In a searing editorial, Halpern says he can no longer work in a DOJ helmed by Attorney General Bill Barr. After decades as a prosecutor in the Southern District of California, he’s heading for the exit. Loudly!

Halpern calls out Barr for his blatantly partisan intervention to help Donald Trump’s friends and punish his enemies, beginning with the deliberate mischaracterization of the Mueller report, and rising to a feverish crescendo of impropriety in 2020.

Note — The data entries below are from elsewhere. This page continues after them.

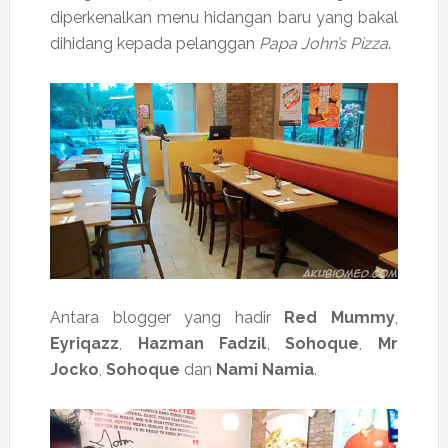
diperkenalkan menu hidangan baru yang bakal
dihidang kepada pelanggan
Papa John’s Pizza
.
Antara blogger yang hadir
Red Mummy
,
Eyriqazz
,
Hazman Fadzil
,
Sohoque
,
Mr
Jocko
,
Sohoque
dan
Nami Namia
.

Unfortunately, over the last year, Barr’s resentment toward rule-of-law prosecutors became increasingly difficult to ignore, as did his slavish obedience to Donald Trump’s will in his selective meddling with the criminal justice system in the Paul Manafort, Michael Flynn and Roger Stone cases. In each of these cases, Barr overruled career prosecutors in order to assist the president’s associates and/or friends, who potentially harbor incriminating information. This career bureaucrat seems determined to turn our democracy into an autocracy.

There is no other honest explanation for Barr’s parroting of the president’s wild and unsupported conspiracy theories regarding mail-in ballots (which have been contradicted by the president’s handpicked FBI director) and his support for the president’s sacking of the U.S. attorney for the Southern District of New York, whose office used the thinnest of veils to postpone charging the president in a criminal investigation along with Michael Cohen (who pled guilty and directly implicated the president).

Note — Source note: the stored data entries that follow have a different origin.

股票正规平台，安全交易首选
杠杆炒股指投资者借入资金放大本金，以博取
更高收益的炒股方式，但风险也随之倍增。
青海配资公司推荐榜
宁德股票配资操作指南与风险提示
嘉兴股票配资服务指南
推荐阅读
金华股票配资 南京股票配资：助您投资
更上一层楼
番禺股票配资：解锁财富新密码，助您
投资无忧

Halpern says he would have left long ago, if not for fear that in his absence Barr would move to derail the prosecution of former Congressman Duncan Hunter, who pled guilty to campaign finance violations, but spent a year screaming bloody murder that he was being persecuted for supporting Donald Trump. (Because he and his wife accidentally used the campaign credit card to pay for tuition, vacations, dental work, and trips to Burger King.)

Confirming his scorn for honest apolitical prosecutors, Barr refers to some as “headhunters” who pursue “ill-conceived charges against prominent political figures.” It does not appear to be a coincidence that all of these prominent political figures happen to be friends of the president. However, if I’m a headhunter because I charged and convicted disgraced local House members Duncan D. Hunter and Randy “Duke” Cunningham, so be it. It’s a badge that I will wear with honor.

I remained in government service this past year at least partly because I was concerned that the department would interfere with the Hunter prosecution in my absence.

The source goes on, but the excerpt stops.